Problem to solve -> Make an exact copy of the records, with the pictures left out.

Given data ->
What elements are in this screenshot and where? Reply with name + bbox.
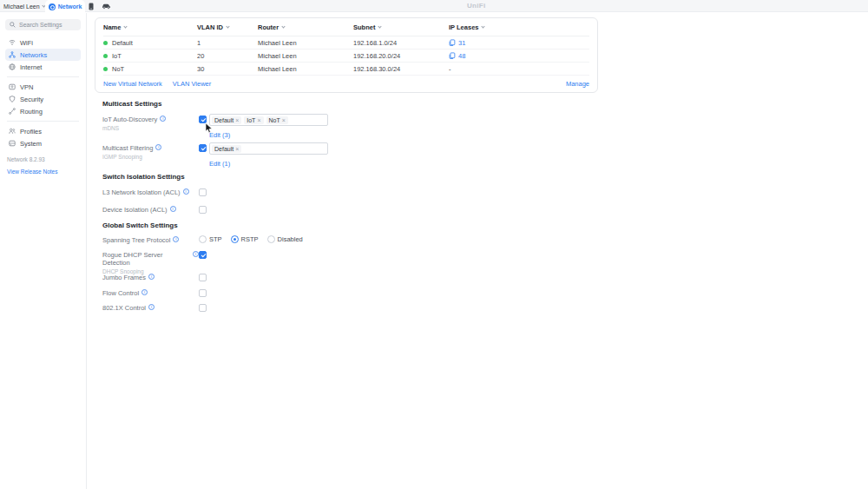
l3-isolation-checkbox[interactable] [199, 188, 207, 196]
setting-label: IoT Auto-Discovery mDNS [102, 116, 199, 139]
status-dot-icon [103, 41, 108, 45]
view-release-notes-link[interactable]: View Release Notes [7, 169, 81, 175]
info-icon[interactable] [148, 304, 155, 310]
version-label: Network 8.2.93 [7, 156, 81, 162]
console-device-icon[interactable] [89, 3, 94, 10]
shield-icon [9, 96, 16, 102]
network-chip: NoT [266, 116, 288, 124]
column-header-name[interactable]: Name [103, 23, 197, 31]
sidebar-item-routing[interactable]: Routing [5, 105, 81, 117]
vlan-viewer-link[interactable]: VLAN Viewer [173, 80, 211, 88]
setting-row-flow-control: Flow Control [102, 289, 207, 297]
setting-row-l3-isolation: L3 Network Isolation (ACL) [102, 188, 207, 196]
site-switcher[interactable]: Michael Leen [3, 0, 45, 12]
info-icon[interactable] [155, 144, 161, 150]
section-heading-multicast: Multicast Settings [102, 100, 161, 108]
section-heading-global-switch: Global Switch Settings [102, 221, 178, 229]
sort-chevron-icon [124, 24, 128, 28]
routing-icon [9, 108, 16, 115]
setting-row-spanning-tree: Spanning Tree Protocol STP RSTP [102, 236, 303, 244]
sort-chevron-icon [282, 24, 286, 28]
setting-row-8021x-control: 802.1X Control [102, 304, 207, 312]
new-virtual-network-link[interactable]: New Virtual Network [103, 80, 162, 88]
sidebar-item-profiles[interactable]: Profiles [5, 125, 81, 137]
radio-option-rstp[interactable]: RSTP [231, 235, 259, 243]
flow-control-checkbox[interactable] [199, 289, 207, 297]
setting-control [199, 206, 207, 214]
sidebar-item-internet[interactable]: Internet [5, 61, 81, 73]
info-icon[interactable] [183, 188, 189, 195]
topbar: Michael Leen Network UniFi [0, 0, 868, 12]
search-input[interactable]: Search Settings [5, 19, 81, 30]
wifi-icon [9, 39, 16, 46]
virtual-networks-card: Name VLAN ID Router Subnet IP Leases [95, 17, 598, 93]
subnet-cell: 192.168.20.0/24 [353, 52, 449, 60]
sort-chevron-icon [226, 24, 229, 28]
setting-sublabel: mDNS [102, 125, 199, 131]
radio-icon [199, 235, 207, 243]
table-row[interactable]: IoT 20 Michael Leen 192.168.20.0/24 48 [103, 50, 589, 63]
sidebar-item-vpn[interactable]: VPN [5, 81, 81, 93]
multicast-filtering-checkbox[interactable] [199, 144, 207, 152]
leases-doc-icon [449, 39, 456, 46]
table-row[interactable]: Default 1 Michael Leen 192.168.1.0/24 31 [103, 36, 589, 50]
edit-link[interactable]: Edit (1) [209, 160, 328, 168]
vlan-id-cell: 1 [197, 39, 258, 47]
setting-row-rogue-dhcp: Rogue DHCP Server Detection DHCP Snoopin… [102, 251, 207, 274]
setting-label: Jumbo Frames [102, 274, 199, 281]
info-icon[interactable] [173, 236, 179, 242]
manage-link[interactable]: Manage [566, 80, 589, 88]
sidebar-item-wifi[interactable]: WiFi [5, 36, 81, 49]
sidebar-item-networks[interactable]: Networks [5, 49, 81, 61]
setting-label: 802.1X Control [102, 304, 199, 312]
ip-leases-link[interactable]: 31 [449, 39, 589, 47]
column-header-router[interactable]: Router [258, 23, 353, 31]
status-dot-icon [103, 54, 108, 58]
iot-networks-tag-input[interactable]: Default IoT NoT [209, 114, 328, 126]
chip-remove-icon[interactable] [257, 117, 260, 123]
jumbo-frames-checkbox[interactable] [199, 274, 207, 281]
router-cell: Michael Leen [258, 65, 353, 73]
info-icon[interactable] [170, 206, 176, 212]
8021x-control-checkbox[interactable] [199, 304, 207, 312]
networks-icon [9, 51, 16, 58]
info-icon[interactable] [160, 116, 166, 122]
sidebar-item-label: Networks [20, 51, 47, 59]
system-icon [9, 140, 16, 147]
profiles-icon [9, 128, 16, 135]
column-header-subnet[interactable]: Subnet [353, 23, 449, 31]
table-footer: New Virtual Network VLAN Viewer Manage [103, 76, 589, 92]
info-icon[interactable] [193, 251, 199, 257]
sidebar-divider [7, 121, 79, 122]
setting-row-jumbo-frames: Jumbo Frames [102, 274, 207, 281]
column-header-ip-leases[interactable]: IP Leases [449, 23, 589, 31]
radio-option-disabled[interactable]: Disabled [267, 235, 303, 243]
table-row[interactable]: NoT 30 Michael Leen 192.168.30.0/24 - [103, 63, 589, 76]
tab-network[interactable]: Network [45, 0, 85, 13]
setting-label: Rogue DHCP Server Detection DHCP Snoopin… [102, 251, 199, 274]
ip-leases-link[interactable]: 48 [449, 52, 589, 60]
info-icon[interactable] [141, 289, 148, 295]
radio-option-stp[interactable]: STP [199, 235, 222, 243]
info-icon[interactable] [148, 274, 155, 280]
network-name-cell: Default [103, 39, 197, 47]
filtering-networks-tag-input[interactable]: Default [209, 142, 328, 155]
edit-link[interactable]: Edit (3) [209, 131, 328, 139]
sidebar-item-label: System [20, 140, 42, 148]
vlan-id-cell: 30 [197, 65, 258, 73]
chip-remove-icon[interactable] [282, 117, 286, 123]
radio-selected-icon [231, 235, 239, 243]
setting-control: STP RSTP Disabled [199, 236, 303, 244]
device-isolation-checkbox[interactable] [199, 206, 207, 214]
sidebar-item-label: Internet [20, 63, 42, 71]
chip-remove-icon[interactable] [235, 146, 239, 152]
column-header-vlan-id[interactable]: VLAN ID [197, 23, 258, 31]
main-content: Name VLAN ID Router Subnet IP Leases [88, 13, 868, 489]
rogue-dhcp-checkbox[interactable] [199, 251, 207, 259]
vehicle-device-icon[interactable] [102, 3, 111, 10]
vpn-icon [9, 83, 16, 90]
sidebar-item-security[interactable]: Security [5, 93, 81, 105]
setting-control [199, 289, 207, 297]
sidebar-item-system[interactable]: System [5, 137, 81, 149]
chip-remove-icon[interactable] [235, 117, 239, 123]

Exercise response ->
What elements are in this screenshot and where? Reply with name + bbox.
l3-isolation-checkbox[interactable] [199, 188, 207, 196]
setting-label: IoT Auto-Discovery mDNS [102, 116, 199, 139]
status-dot-icon [103, 41, 108, 45]
view-release-notes-link[interactable]: View Release Notes [7, 169, 81, 175]
info-icon[interactable] [148, 304, 155, 310]
version-label: Network 8.2.93 [7, 156, 81, 162]
console-device-icon[interactable] [89, 3, 94, 10]
shield-icon [9, 96, 16, 102]
network-chip: NoT [266, 116, 288, 124]
column-header-name[interactable]: Name [103, 23, 197, 31]
sidebar-item-routing[interactable]: Routing [5, 105, 81, 117]
vlan-viewer-link[interactable]: VLAN Viewer [173, 80, 211, 88]
setting-row-flow-control: Flow Control [102, 289, 207, 297]
setting-row-l3-isolation: L3 Network Isolation (ACL) [102, 188, 207, 196]
site-switcher[interactable]: Michael Leen [3, 0, 45, 12]
info-icon[interactable] [155, 144, 161, 150]
section-heading-multicast: Multicast Settings [102, 100, 161, 108]
section-heading-global-switch: Global Switch Settings [102, 221, 178, 229]
sort-chevron-icon [124, 24, 128, 28]
routing-icon [9, 108, 16, 115]
setting-row-spanning-tree: Spanning Tree Protocol STP RSTP [102, 236, 303, 244]
sort-chevron-icon [282, 24, 286, 28]
setting-row-8021x-control: 802.1X Control [102, 304, 207, 312]
new-virtual-network-link[interactable]: New Virtual Network [103, 80, 162, 88]
sidebar-item-profiles[interactable]: Profiles [5, 125, 81, 137]
radio-option-rstp[interactable]: RSTP [231, 235, 259, 243]
flow-control-checkbox[interactable] [199, 289, 207, 297]
setting-control [199, 206, 207, 214]
sidebar-item-internet[interactable]: Internet [5, 61, 81, 73]
info-icon[interactable] [183, 188, 189, 195]
topbar: Michael Leen Network UniFi [0, 0, 868, 12]
search-input[interactable]: Search Settings [5, 19, 81, 30]
wifi-icon [9, 39, 16, 46]
virtual-networks-card: Name VLAN ID Router Subnet IP Leases [95, 17, 598, 93]
subnet-cell: 192.168.20.0/24 [353, 52, 449, 60]
sort-chevron-icon [226, 24, 229, 28]
setting-sublabel: mDNS [102, 125, 199, 131]
radio-icon [199, 235, 207, 243]
table-row[interactable]: IoT 20 Michael Leen 192.168.20.0/24 48 [103, 50, 589, 63]
sidebar-item-vpn[interactable]: VPN [5, 81, 81, 93]
multicast-filtering-checkbox[interactable] [199, 144, 207, 152]
leases-doc-icon [449, 39, 456, 46]
table-row[interactable]: Default 1 Michael Leen 192.168.1.0/24 31 [103, 36, 589, 50]
edit-link[interactable]: Edit (1) [209, 160, 328, 168]
vlan-id-cell: 1 [197, 39, 258, 47]
setting-row-rogue-dhcp: Rogue DHCP Server Detection DHCP Snoopin… [102, 251, 207, 274]
setting-label: Jumbo Frames [102, 274, 199, 281]
info-icon[interactable] [173, 236, 179, 242]
manage-link[interactable]: Manage [566, 80, 589, 88]
sidebar-item-wifi[interactable]: WiFi [5, 36, 81, 49]
sidebar-item-networks[interactable]: Networks [5, 49, 81, 61]
setting-label: 802.1X Control [102, 304, 199, 312]
ip-leases-link[interactable]: 31 [449, 39, 589, 47]
column-header-router[interactable]: Router [258, 23, 353, 31]
status-dot-icon [103, 54, 108, 58]
iot-networks-tag-input[interactable]: Default IoT NoT [209, 114, 328, 126]
chip-remove-icon[interactable] [257, 117, 260, 123]
jumbo-frames-checkbox[interactable] [199, 274, 207, 281]
router-cell: Michael Leen [258, 65, 353, 73]
info-icon[interactable] [170, 206, 176, 212]
8021x-control-checkbox[interactable] [199, 304, 207, 312]
networks-icon [9, 51, 16, 58]
info-icon[interactable] [160, 116, 166, 122]
sidebar-item-label: Networks [20, 51, 47, 59]
system-icon [9, 140, 16, 147]
profiles-icon [9, 128, 16, 135]
column-header-subnet[interactable]: Subnet [353, 23, 449, 31]
table-footer: New Virtual Network VLAN Viewer Manage [103, 76, 589, 92]
info-icon[interactable] [193, 251, 199, 257]
sidebar-divider [7, 121, 79, 122]
setting-row-jumbo-frames: Jumbo Frames [102, 274, 207, 281]
column-header-ip-leases[interactable]: IP Leases [449, 23, 589, 31]
radio-option-disabled[interactable]: Disabled [267, 235, 303, 243]
table-row[interactable]: NoT 30 Michael Leen 192.168.30.0/24 - [103, 63, 589, 76]
tab-network[interactable]: Network [45, 0, 85, 13]
setting-label: Rogue DHCP Server Detection DHCP Snoopin… [102, 251, 199, 274]
ip-leases-link[interactable]: 48 [449, 52, 589, 60]
info-icon[interactable] [141, 289, 148, 295]
radio-option-stp[interactable]: STP [199, 235, 222, 243]
info-icon[interactable] [148, 274, 155, 280]
network-name-cell: Default [103, 39, 197, 47]
filtering-networks-tag-input[interactable]: Default [209, 142, 328, 155]
edit-link[interactable]: Edit (3) [209, 131, 328, 139]
sidebar-item-label: System [20, 140, 42, 148]
vlan-id-cell: 30 [197, 65, 258, 73]
chip-remove-icon[interactable] [282, 117, 286, 123]
radio-selected-icon [231, 235, 239, 243]
setting-control: STP RSTP Disabled [199, 236, 303, 244]
device-isolation-checkbox[interactable] [199, 206, 207, 214]
sidebar-item-label: Internet [20, 63, 42, 71]
chip-remove-icon[interactable] [235, 146, 239, 152]
column-header-vlan-id[interactable]: VLAN ID [197, 23, 258, 31]
main-content: Name VLAN ID Router Subnet IP Leases [88, 13, 868, 489]
rogue-dhcp-checkbox[interactable] [199, 251, 207, 259]
vehicle-device-icon[interactable] [102, 3, 111, 10]
vpn-icon [9, 83, 16, 90]
sidebar-item-security[interactable]: Security [5, 93, 81, 105]
setting-control [199, 289, 207, 297]
sidebar-item-system[interactable]: System [5, 137, 81, 149]
chip-remove-icon[interactable] [235, 117, 239, 123]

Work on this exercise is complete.